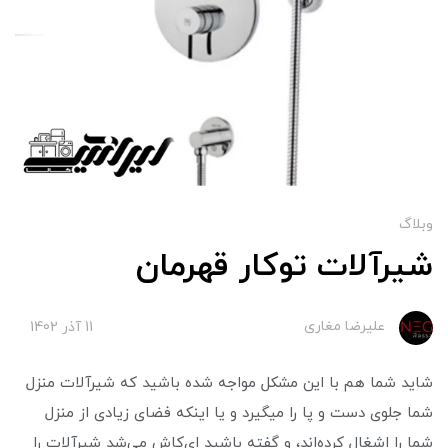
وبلاگ
شیرآلات توکار قهرمان
علیرضا مغاری
11 آذر 1402
شاید شما هم با این مشکل مواجه شده باشید که شیرآلات منزل
شما جلوی دست و پا را میگیرد و یا اینکه فضای زیادی از منزل
شما را اشغال کرده‌اند، و گفته باشید ای‌کاش می‌شد شیرآلات را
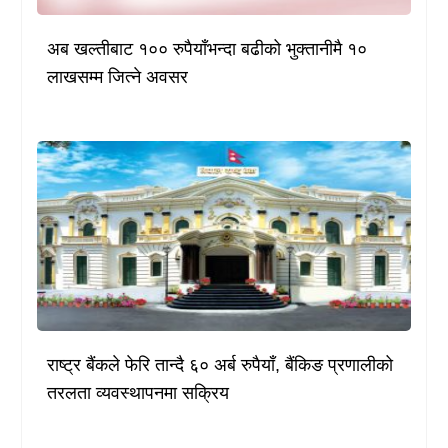
अब खल्तीबाट १०० रुपैयाँभन्दा बढीको भुक्तानीमै १०
लाखसम्म जित्ने अवसर
राष्ट्र बैंकले फेरि तान्दै ६० अर्ब रुपैयाँ, बैंकिङ प्रणालीको
तरलता व्यवस्थापनमा सक्रिय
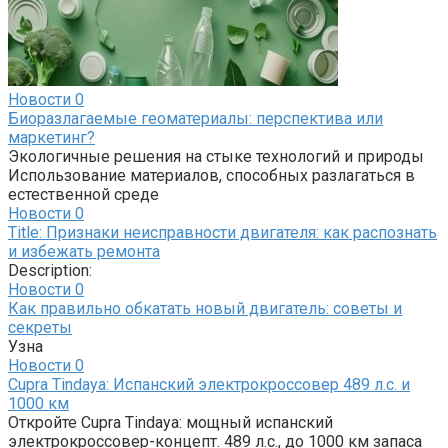
Новости
0
Биоразлагаемые геоматериалы: перспектива или
маркетинг?
Экологичные решения на стыке технологий и природы
Использование материалов, способных разлагаться в
естественной среде
Новости
0
Title: Признаки неисправности двигателя: как распознать
и избежать ремонта
Description:
Новости
0
Как правильно обкатать новый двигатель: советы и
секреты
Узна
Новости
0
Cupra Tindaya: Испанский электрокроссовер 489 л.с. и
1000 км
Откройте Cupra Tindaya: мощный испанский
электрокроссовер-концепт. 489 л.с., до 1000 км запаса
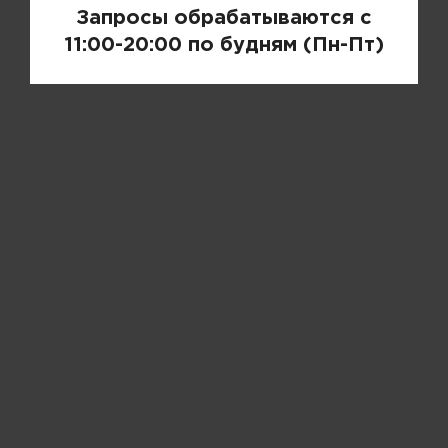
Запросы обрабатываются с
11:00-20:00 по будням (Пн-Пт)
Пожалуйста, выберите размер IT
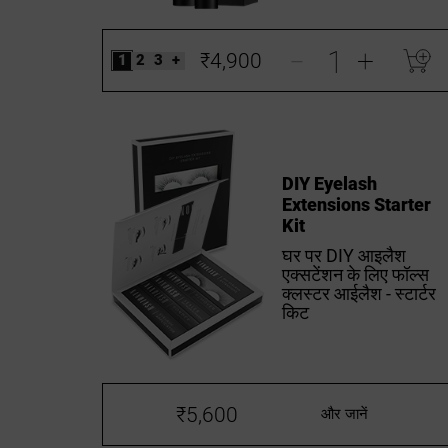
-
+
₹4,900
1
2
3
+
DIY Eyelash
Extensions Starter
Kit
घर पर DIY आइलैश
एक्सटेंशन के लिए फॉल्स
क्लस्टर आईलैश - स्टार्टर
किट
₹5,600
और जानें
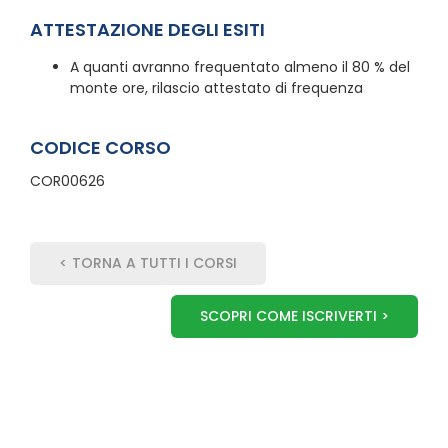
ATTESTAZIONE DEGLI ESITI
A quanti avranno frequentato almeno il 80 % del
monte ore, rilascio attestato di frequenza
CODICE CORSO
COR00626
< TORNA A TUTTI I CORSI
SCOPRI COME ISCRIVERTI >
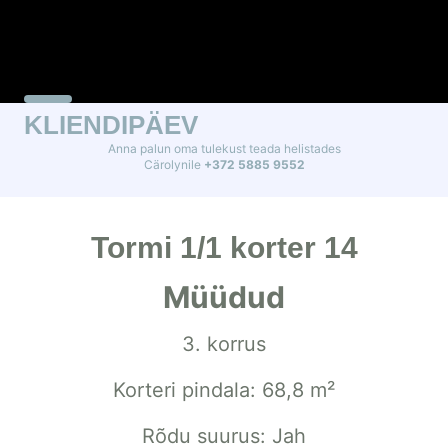
KLIENDIPÄEV
Anna palun oma tulekust teada helistades
Cärolynile
+372 5885 9552
Tormi 1/1 korter 14
Müüdud
3. korrus
Korteri pindala: 68,8 m²
Rõdu suurus: Jah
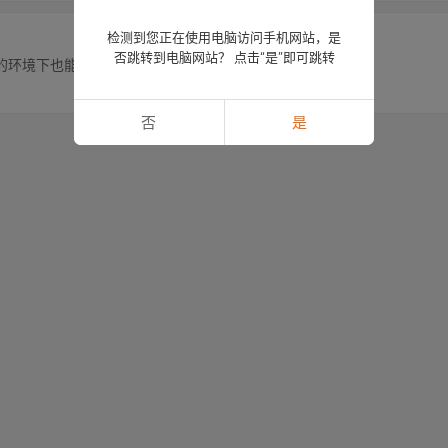
检测到您正在使用电脑访问手机网站，是
否跳转到电脑网站？ 点击“是”即可跳转
的环境下也能提供卓越的密封性能。
否
是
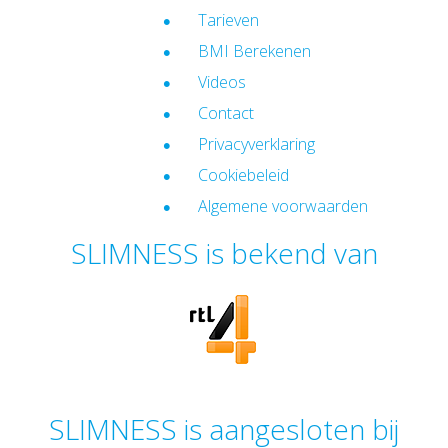
Tarieven
BMI Berekenen
Videos
Contact
Privacyverklaring
Cookiebeleid
Algemene voorwaarden
SLIMNESS is bekend van
SLIMNESS is aangesloten bij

- _Work to complete_
Skip the pictures and print exactly the lines from the one containing "的环境下也能提供卓越的密封性能。" through the end of the records above.

- _Solution_
的环境下也能提供卓越的密封性能。
否
是
Tarieven
BMI Berekenen
Videos
Contact
Privacyverklaring
Cookiebeleid
Algemene voorwaarden
SLIMNESS is bekend van
SLIMNESS is aangesloten bij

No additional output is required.